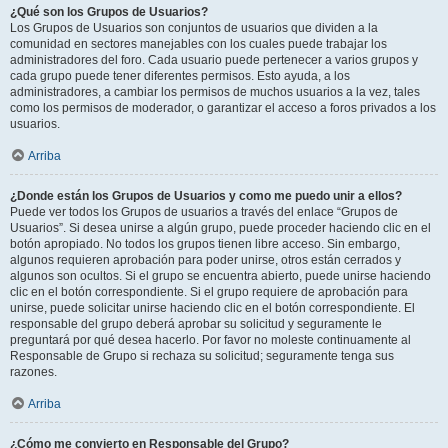
¿Qué son los Grupos de Usuarios?
Los Grupos de Usuarios son conjuntos de usuarios que dividen a la
comunidad en sectores manejables con los cuales puede trabajar los
administradores del foro. Cada usuario puede pertenecer a varios grupos y
cada grupo puede tener diferentes permisos. Esto ayuda, a los
administradores, a cambiar los permisos de muchos usuarios a la vez, tales
como los permisos de moderador, o garantizar el acceso a foros privados a los
usuarios.
Arriba
¿Donde están los Grupos de Usuarios y como me puedo unir a ellos?
Puede ver todos los Grupos de usuarios a través del enlace “Grupos de
Usuarios”. Si desea unirse a algún grupo, puede proceder haciendo clic en el
botón apropiado. No todos los grupos tienen libre acceso. Sin embargo,
algunos requieren aprobación para poder unirse, otros están cerrados y
algunos son ocultos. Si el grupo se encuentra abierto, puede unirse haciendo
clic en el botón correspondiente. Si el grupo requiere de aprobación para
unirse, puede solicitar unirse haciendo clic en el botón correspondiente. El
responsable del grupo deberá aprobar su solicitud y seguramente le
preguntará por qué desea hacerlo. Por favor no moleste continuamente al
Responsable de Grupo si rechaza su solicitud; seguramente tenga sus
razones.
Arriba
¿Cómo me convierto en Responsable del Grupo?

★ ★ ★ ★ ★

== What the task asks ==
Could you please return the entries above exactly, minus the pictures?

== Solution to this task ==
¿Qué son los Grupos de Usuarios?
Los Grupos de Usuarios son conjuntos de usuarios que dividen a la
comunidad en sectores manejables con los cuales puede trabajar los
administradores del foro. Cada usuario puede pertenecer a varios grupos y
cada grupo puede tener diferentes permisos. Esto ayuda, a los
administradores, a cambiar los permisos de muchos usuarios a la vez, tales
como los permisos de moderador, o garantizar el acceso a foros privados a los
usuarios.
Arriba
¿Donde están los Grupos de Usuarios y como me puedo unir a ellos?
Puede ver todos los Grupos de usuarios a través del enlace “Grupos de
Usuarios”. Si desea unirse a algún grupo, puede proceder haciendo clic en el
botón apropiado. No todos los grupos tienen libre acceso. Sin embargo,
algunos requieren aprobación para poder unirse, otros están cerrados y
algunos son ocultos. Si el grupo se encuentra abierto, puede unirse haciendo
clic en el botón correspondiente. Si el grupo requiere de aprobación para
unirse, puede solicitar unirse haciendo clic en el botón correspondiente. El
responsable del grupo deberá aprobar su solicitud y seguramente le
preguntará por qué desea hacerlo. Por favor no moleste continuamente al
Responsable de Grupo si rechaza su solicitud; seguramente tenga sus
razones.
Arriba
¿Cómo me convierto en Responsable del Grupo?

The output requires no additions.